Hanya senoktah jasad renik pada satu sel semesta raya
ataukah memang pangeran mahkota dari sang maharaja?
USAHA MEMBEKUKAN WAKTU
Kita semua menyangka
Telah berhasil memerangkap waktu
Menyekapnya di kalender, memberikannya nama
Dan menghitung-hitung usianya
Tetapi, seperti arloji dalam lukisan Salvador Dali,
Waktu selalu lolos dari lubang kunci
Dan bagaikan tali-tali yang lentur terentang
Ia memanjang memendek bagi masing-masing orang.
Dan tiap-tiap kita, sendiri meniti di atasnya
Dari satu lubang gelap ke lubang gelap yang lain lagi
Melintasi jurang dalam kelam
Yang menganga seram dan hampa.
KENANGAN KANAK-KANAK
Telah kutelusuri kembali jalur hidupmu,
mundur ke tujuh puluh dua tahun lalu
yang seperti lembar halaman buku cerita
penuh gambar-gambar beraneka warna.
Di situ kutemukan kisah putri salju, telaga yang menggenang
dari sebatang lidi, malingkundang si pendurhaka, dan oedipus
yang berkelana serta ramayana dan mahabharata.
Juga cita-cita jadi presiden, mimpi tentang seorang nabi
yang dahaga dan terluka, angan superman,
dan pilot pesawat tempur yang perkasa,
hingga rasa kangen yang mendesak aneh untuk pertama kali
yang telah memaksamu menguntitnya setiap pulang sekolah
seperti kucing yang setia.
Dan juga,
basah pada celana
yang membuatmu resah malu ketika bangun pagi.
Sekarang engkau di sini : cemas menyilangi penanggalan
di dinding kamar yang dingin memar oleh lembab hujan,
dan gemar mendengar lagu-lagu lama serta membaca kisah
dengan tema-tema sederhana : semua yang sekedar gema,
bukan gempar gempa. Juga suka duduk termangu di ambang pintu,
tetapi bukan untuk menunggu seorang tamu
yang lama diimpikan bertemu,
karena telah lelah dan tahu : harapan hanya menipu
dan semuanya cuma semu.
Tetapi tak usah bersedih hati : tak ada mimpi
yang mati, tak ada angan yang tumbang
karena di sejumlah dunia yang lain sama sekali, saat ini,
engkau adalah semua yang pernah kau inginkan.
Sesuatu yang kini dikenangkan, dahulu telah menjadi riwayat
yang memilih berpisah dari kenyataan sehari-hari
kemudian berjalan merentangkan sejarahnya sendiri.
Sekarang, di sana, engkau adalah seorang presiden yang
telah dikalahkan, superman yang memilih kerja wartawan lalu menikah
dengan Lana, serta seorang pengiring nabi yang sejuk di tengah api.
Juga ada satu pesawat tempur jatuh kena gempur lalu terkubur
di tengah samudera yang mengabur dalam kabut.
Jadi, tak usah takut dan berduka.

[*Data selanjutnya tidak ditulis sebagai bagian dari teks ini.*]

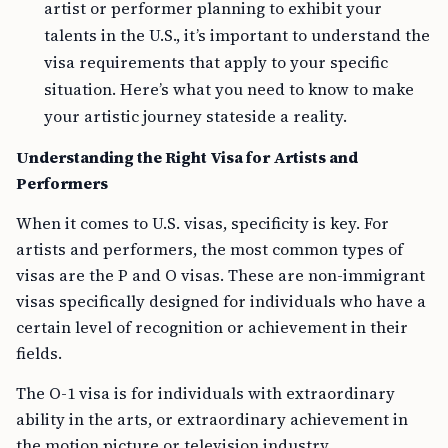
artist or performer planning to exhibit your
talents in the U.S., it’s important to understand the
visa requirements that apply to your specific
situation. Here’s what you need to know to make
your artistic journey stateside a reality.
Understanding the Right Visa for Artists and
Performers
When it comes to U.S. visas, specificity is key. For
artists and performers, the most common types of
visas are the P and O visas. These are non-immigrant
visas specifically designed for individuals who have a
certain level of recognition or achievement in their
fields.
The O-1 visa is for individuals with extraordinary
ability in the arts, or extraordinary achievement in
the motion picture or television industry,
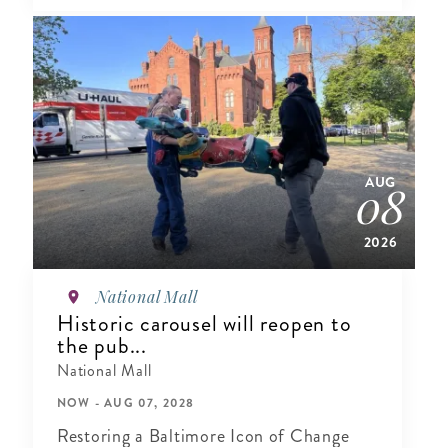
AUG
08
2026
National Mall
Historic carousel will reopen to
the pub...
National Mall
NOW - AUG 07, 2028
Restoring a Baltimore Icon of Change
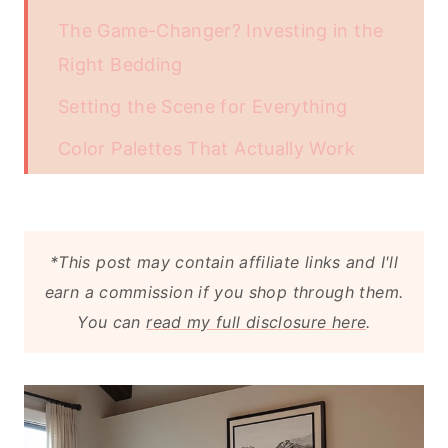
The Game-Changer? Investing in the
Right Bedding
Setting the Scene for Everything
Color Palettes That Actually Work
The Art of Choosing the Right
Furniture
*This post may contain affiliate links and I'll
Textures Are the Final Touch
earn a commission if you shop through them.
Why It All Matters
You can
read my full disclosure here
.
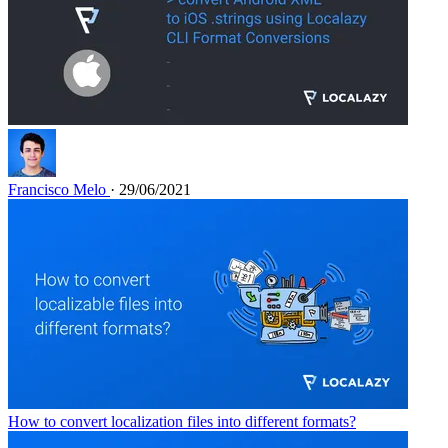
Francisco Melo
· 29/06/2021
How to convert localization files into different formats?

Mengapa tertunduk kuyu dan
menghela lesu. Berbaringlah setelah menutup pintu, menurunkan tirai,
dan memadamkan lampu. Tenanglah, tak akan lama perihnya.
Hanya sebentar saja. Telah kubaca semuanya.
Betapa nafasmu yang terengah kian perlahan tertahan-tahan
bersama tubuhmu yang terbujur lemas di pembaringan kayu
semakin melecut gemasku untuk melucuti hidupmu.
Kita akan pergi ke tengah samudera jauh,
menengok pilot pesawat tempur yang terjatuh itu ;
Kasihan, ia kesepian di sana,
hanya berteman ikan-ikan yang suka tak acuh
Ayo,
Nii-na bobo…
ooo nii-na bobo…
NYANYIAN AKHIR TAHUN
Mendung memang menggantung bagai helai-helai tirai tua
yang mengandung rahasia kemurungan di setiap lipatannya.
Tetapi geriap cahaya tak terbendung
meskipun cakrawala lindap bagai pelupuk perempuan,
mengembung oleh sisa kantuk persetubuhan malam.
Rebahkanlah kepalamu yang lelah pada dingin bantal.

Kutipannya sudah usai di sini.